» **Your assignment**: Below is a set of records. Please retype every one exactly.

......

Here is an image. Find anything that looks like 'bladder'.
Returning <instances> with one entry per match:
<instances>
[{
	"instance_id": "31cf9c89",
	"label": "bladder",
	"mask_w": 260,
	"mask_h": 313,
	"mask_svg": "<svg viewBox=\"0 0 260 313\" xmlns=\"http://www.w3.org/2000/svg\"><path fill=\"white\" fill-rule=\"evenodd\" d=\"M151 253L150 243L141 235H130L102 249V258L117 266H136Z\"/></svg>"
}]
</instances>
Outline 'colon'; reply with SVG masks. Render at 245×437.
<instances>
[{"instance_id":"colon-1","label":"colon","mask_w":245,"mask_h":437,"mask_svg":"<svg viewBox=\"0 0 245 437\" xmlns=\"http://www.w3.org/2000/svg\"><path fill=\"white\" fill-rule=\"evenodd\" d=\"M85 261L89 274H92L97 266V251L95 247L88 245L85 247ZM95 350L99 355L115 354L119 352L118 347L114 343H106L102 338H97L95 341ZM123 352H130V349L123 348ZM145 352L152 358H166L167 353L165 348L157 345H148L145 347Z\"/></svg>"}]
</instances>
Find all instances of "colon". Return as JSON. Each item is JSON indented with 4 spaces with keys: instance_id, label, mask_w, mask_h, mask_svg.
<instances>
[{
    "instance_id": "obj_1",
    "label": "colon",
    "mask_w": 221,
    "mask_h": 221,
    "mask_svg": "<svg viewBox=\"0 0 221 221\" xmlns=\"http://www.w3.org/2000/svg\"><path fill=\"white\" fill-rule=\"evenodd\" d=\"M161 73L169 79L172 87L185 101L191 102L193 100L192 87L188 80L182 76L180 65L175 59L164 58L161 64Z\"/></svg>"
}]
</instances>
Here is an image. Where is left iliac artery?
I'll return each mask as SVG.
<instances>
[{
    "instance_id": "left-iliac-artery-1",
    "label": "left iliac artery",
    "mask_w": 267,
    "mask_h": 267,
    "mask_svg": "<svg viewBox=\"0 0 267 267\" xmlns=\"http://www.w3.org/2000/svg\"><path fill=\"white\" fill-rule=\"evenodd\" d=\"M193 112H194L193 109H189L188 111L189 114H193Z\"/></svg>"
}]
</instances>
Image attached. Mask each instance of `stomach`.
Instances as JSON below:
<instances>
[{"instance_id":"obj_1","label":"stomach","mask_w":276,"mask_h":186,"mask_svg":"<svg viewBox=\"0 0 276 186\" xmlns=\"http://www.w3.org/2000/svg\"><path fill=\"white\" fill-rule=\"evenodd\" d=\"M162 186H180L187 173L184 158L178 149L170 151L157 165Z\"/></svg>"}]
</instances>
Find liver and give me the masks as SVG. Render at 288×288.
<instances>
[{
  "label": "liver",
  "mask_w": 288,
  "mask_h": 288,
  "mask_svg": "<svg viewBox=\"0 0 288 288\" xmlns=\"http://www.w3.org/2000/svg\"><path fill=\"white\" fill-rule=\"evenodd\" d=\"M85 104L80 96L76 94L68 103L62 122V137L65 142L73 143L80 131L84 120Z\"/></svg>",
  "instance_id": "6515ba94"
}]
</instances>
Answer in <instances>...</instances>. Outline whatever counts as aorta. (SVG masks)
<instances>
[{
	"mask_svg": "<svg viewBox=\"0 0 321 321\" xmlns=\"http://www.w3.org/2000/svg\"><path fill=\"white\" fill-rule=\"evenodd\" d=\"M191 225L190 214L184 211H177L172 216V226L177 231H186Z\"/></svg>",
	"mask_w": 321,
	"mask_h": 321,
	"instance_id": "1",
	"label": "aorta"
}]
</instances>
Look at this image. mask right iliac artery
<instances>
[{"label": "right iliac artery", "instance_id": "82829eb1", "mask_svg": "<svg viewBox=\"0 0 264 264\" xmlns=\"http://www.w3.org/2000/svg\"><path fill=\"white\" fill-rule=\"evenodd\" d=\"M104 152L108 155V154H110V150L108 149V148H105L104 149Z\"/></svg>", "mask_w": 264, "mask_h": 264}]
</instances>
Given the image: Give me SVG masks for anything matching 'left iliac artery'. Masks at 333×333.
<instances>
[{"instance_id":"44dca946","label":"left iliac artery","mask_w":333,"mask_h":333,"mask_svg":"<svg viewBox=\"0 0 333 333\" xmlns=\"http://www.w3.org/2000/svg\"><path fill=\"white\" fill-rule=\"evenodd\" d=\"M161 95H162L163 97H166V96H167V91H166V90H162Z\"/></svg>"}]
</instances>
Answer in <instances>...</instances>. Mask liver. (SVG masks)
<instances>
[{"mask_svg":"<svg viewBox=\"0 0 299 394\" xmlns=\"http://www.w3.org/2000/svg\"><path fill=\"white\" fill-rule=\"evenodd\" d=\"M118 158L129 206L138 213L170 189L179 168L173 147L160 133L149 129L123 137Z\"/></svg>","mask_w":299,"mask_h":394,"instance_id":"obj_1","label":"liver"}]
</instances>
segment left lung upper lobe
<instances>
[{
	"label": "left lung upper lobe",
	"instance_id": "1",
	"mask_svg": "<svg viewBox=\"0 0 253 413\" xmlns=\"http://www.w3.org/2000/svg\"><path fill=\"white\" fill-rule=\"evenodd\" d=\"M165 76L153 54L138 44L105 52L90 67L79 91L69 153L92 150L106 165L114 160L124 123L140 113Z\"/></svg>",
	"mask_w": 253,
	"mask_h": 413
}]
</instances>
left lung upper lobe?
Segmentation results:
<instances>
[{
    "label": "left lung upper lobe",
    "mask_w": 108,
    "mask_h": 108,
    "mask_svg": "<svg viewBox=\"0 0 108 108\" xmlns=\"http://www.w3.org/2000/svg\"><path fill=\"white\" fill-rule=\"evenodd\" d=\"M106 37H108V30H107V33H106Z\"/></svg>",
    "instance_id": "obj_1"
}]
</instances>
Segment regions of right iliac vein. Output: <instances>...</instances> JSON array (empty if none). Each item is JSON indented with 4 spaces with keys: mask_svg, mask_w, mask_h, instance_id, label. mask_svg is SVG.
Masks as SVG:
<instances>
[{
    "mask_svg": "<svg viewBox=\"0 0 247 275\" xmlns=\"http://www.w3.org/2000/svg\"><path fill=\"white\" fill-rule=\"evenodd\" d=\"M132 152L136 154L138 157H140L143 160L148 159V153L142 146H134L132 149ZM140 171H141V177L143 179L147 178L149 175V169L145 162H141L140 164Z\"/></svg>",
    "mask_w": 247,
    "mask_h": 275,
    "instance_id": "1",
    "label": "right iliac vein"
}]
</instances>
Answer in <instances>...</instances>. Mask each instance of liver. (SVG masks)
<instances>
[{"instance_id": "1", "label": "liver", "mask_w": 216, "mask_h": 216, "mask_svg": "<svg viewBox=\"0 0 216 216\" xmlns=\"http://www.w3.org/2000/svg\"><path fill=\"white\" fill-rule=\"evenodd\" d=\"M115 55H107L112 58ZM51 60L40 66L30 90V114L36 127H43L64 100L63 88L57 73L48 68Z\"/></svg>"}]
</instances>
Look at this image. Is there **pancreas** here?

......

» **Output for this task**:
Here is an image. Find anything that looks like 'bladder'.
Returning <instances> with one entry per match:
<instances>
[{
	"instance_id": "31cf9c89",
	"label": "bladder",
	"mask_w": 260,
	"mask_h": 313,
	"mask_svg": "<svg viewBox=\"0 0 260 313\" xmlns=\"http://www.w3.org/2000/svg\"><path fill=\"white\" fill-rule=\"evenodd\" d=\"M151 253L150 243L141 235H130L102 249V258L117 266H136Z\"/></svg>"
}]
</instances>
Outline 'colon'; reply with SVG masks. Render at 245×437.
<instances>
[{"instance_id":"colon-1","label":"colon","mask_w":245,"mask_h":437,"mask_svg":"<svg viewBox=\"0 0 245 437\" xmlns=\"http://www.w3.org/2000/svg\"><path fill=\"white\" fill-rule=\"evenodd\" d=\"M85 261L89 274H92L97 266V251L95 247L88 245L85 247ZM95 350L99 355L115 354L119 352L118 347L114 343H106L102 338H97L95 341ZM123 352H130V349L123 348ZM145 352L152 358H166L167 353L165 348L157 345H148L145 347Z\"/></svg>"}]
</instances>
Find all instances of "colon". Return as JSON. Each item is JSON indented with 4 spaces with keys: instance_id, label, mask_w, mask_h, mask_svg.
<instances>
[{
    "instance_id": "obj_1",
    "label": "colon",
    "mask_w": 221,
    "mask_h": 221,
    "mask_svg": "<svg viewBox=\"0 0 221 221\" xmlns=\"http://www.w3.org/2000/svg\"><path fill=\"white\" fill-rule=\"evenodd\" d=\"M161 73L169 79L172 87L185 101L191 102L193 100L192 87L188 80L182 76L180 65L175 59L164 58L161 64Z\"/></svg>"
}]
</instances>
Here is an image. Where is left iliac artery?
I'll return each mask as SVG.
<instances>
[{
    "instance_id": "left-iliac-artery-1",
    "label": "left iliac artery",
    "mask_w": 267,
    "mask_h": 267,
    "mask_svg": "<svg viewBox=\"0 0 267 267\" xmlns=\"http://www.w3.org/2000/svg\"><path fill=\"white\" fill-rule=\"evenodd\" d=\"M193 112H194L193 109H189L188 111L189 114H193Z\"/></svg>"
}]
</instances>
Image attached. Mask each instance of `stomach`.
Instances as JSON below:
<instances>
[{"instance_id":"obj_1","label":"stomach","mask_w":276,"mask_h":186,"mask_svg":"<svg viewBox=\"0 0 276 186\" xmlns=\"http://www.w3.org/2000/svg\"><path fill=\"white\" fill-rule=\"evenodd\" d=\"M162 186H180L187 173L184 158L178 149L170 151L157 165Z\"/></svg>"}]
</instances>
Find liver and give me the masks as SVG. Render at 288×288.
<instances>
[{
  "label": "liver",
  "mask_w": 288,
  "mask_h": 288,
  "mask_svg": "<svg viewBox=\"0 0 288 288\" xmlns=\"http://www.w3.org/2000/svg\"><path fill=\"white\" fill-rule=\"evenodd\" d=\"M85 104L80 96L76 94L68 103L62 122V137L65 142L73 143L80 131L84 120Z\"/></svg>",
  "instance_id": "6515ba94"
}]
</instances>
Answer in <instances>...</instances>. Outline whatever counts as aorta. (SVG masks)
<instances>
[{
	"mask_svg": "<svg viewBox=\"0 0 321 321\" xmlns=\"http://www.w3.org/2000/svg\"><path fill=\"white\" fill-rule=\"evenodd\" d=\"M191 225L190 214L184 211H177L172 216V226L177 231H186Z\"/></svg>",
	"mask_w": 321,
	"mask_h": 321,
	"instance_id": "1",
	"label": "aorta"
}]
</instances>
Look at this image. mask right iliac artery
<instances>
[{"label": "right iliac artery", "instance_id": "82829eb1", "mask_svg": "<svg viewBox=\"0 0 264 264\" xmlns=\"http://www.w3.org/2000/svg\"><path fill=\"white\" fill-rule=\"evenodd\" d=\"M104 152L108 155V154H110V150L108 149V148H105L104 149Z\"/></svg>", "mask_w": 264, "mask_h": 264}]
</instances>
Given the image: Give me SVG masks for anything matching 'left iliac artery'. Masks at 333×333.
<instances>
[{"instance_id":"44dca946","label":"left iliac artery","mask_w":333,"mask_h":333,"mask_svg":"<svg viewBox=\"0 0 333 333\" xmlns=\"http://www.w3.org/2000/svg\"><path fill=\"white\" fill-rule=\"evenodd\" d=\"M161 95H162L163 97H166V96H167V91H166V90H162Z\"/></svg>"}]
</instances>
Answer in <instances>...</instances>. Mask liver. (SVG masks)
<instances>
[{"mask_svg":"<svg viewBox=\"0 0 299 394\" xmlns=\"http://www.w3.org/2000/svg\"><path fill=\"white\" fill-rule=\"evenodd\" d=\"M118 158L129 206L138 213L170 189L179 168L173 147L160 133L149 129L123 137Z\"/></svg>","mask_w":299,"mask_h":394,"instance_id":"obj_1","label":"liver"}]
</instances>
segment left lung upper lobe
<instances>
[{
	"label": "left lung upper lobe",
	"instance_id": "1",
	"mask_svg": "<svg viewBox=\"0 0 253 413\" xmlns=\"http://www.w3.org/2000/svg\"><path fill=\"white\" fill-rule=\"evenodd\" d=\"M165 76L153 54L138 44L105 52L90 67L79 91L69 153L92 150L106 165L114 160L124 123L140 113Z\"/></svg>",
	"mask_w": 253,
	"mask_h": 413
}]
</instances>
left lung upper lobe?
Segmentation results:
<instances>
[{
    "label": "left lung upper lobe",
    "mask_w": 108,
    "mask_h": 108,
    "mask_svg": "<svg viewBox=\"0 0 108 108\" xmlns=\"http://www.w3.org/2000/svg\"><path fill=\"white\" fill-rule=\"evenodd\" d=\"M106 37H108V30H107V33H106Z\"/></svg>",
    "instance_id": "obj_1"
}]
</instances>
Segment regions of right iliac vein. Output: <instances>...</instances> JSON array (empty if none). Each item is JSON indented with 4 spaces with keys: mask_svg, mask_w, mask_h, instance_id, label. mask_svg is SVG.
Masks as SVG:
<instances>
[{
    "mask_svg": "<svg viewBox=\"0 0 247 275\" xmlns=\"http://www.w3.org/2000/svg\"><path fill=\"white\" fill-rule=\"evenodd\" d=\"M132 152L136 154L138 157H140L143 160L148 159V153L142 146H134L132 149ZM140 171H141V177L143 179L147 178L149 175V169L145 162H141L140 164Z\"/></svg>",
    "mask_w": 247,
    "mask_h": 275,
    "instance_id": "1",
    "label": "right iliac vein"
}]
</instances>
Answer in <instances>...</instances>. Mask each instance of liver. (SVG masks)
<instances>
[{"instance_id": "1", "label": "liver", "mask_w": 216, "mask_h": 216, "mask_svg": "<svg viewBox=\"0 0 216 216\" xmlns=\"http://www.w3.org/2000/svg\"><path fill=\"white\" fill-rule=\"evenodd\" d=\"M115 55H107L112 58ZM51 60L40 66L30 90V114L36 127H43L64 100L63 88L57 73L48 68Z\"/></svg>"}]
</instances>
Look at this image. Is there **pancreas** here?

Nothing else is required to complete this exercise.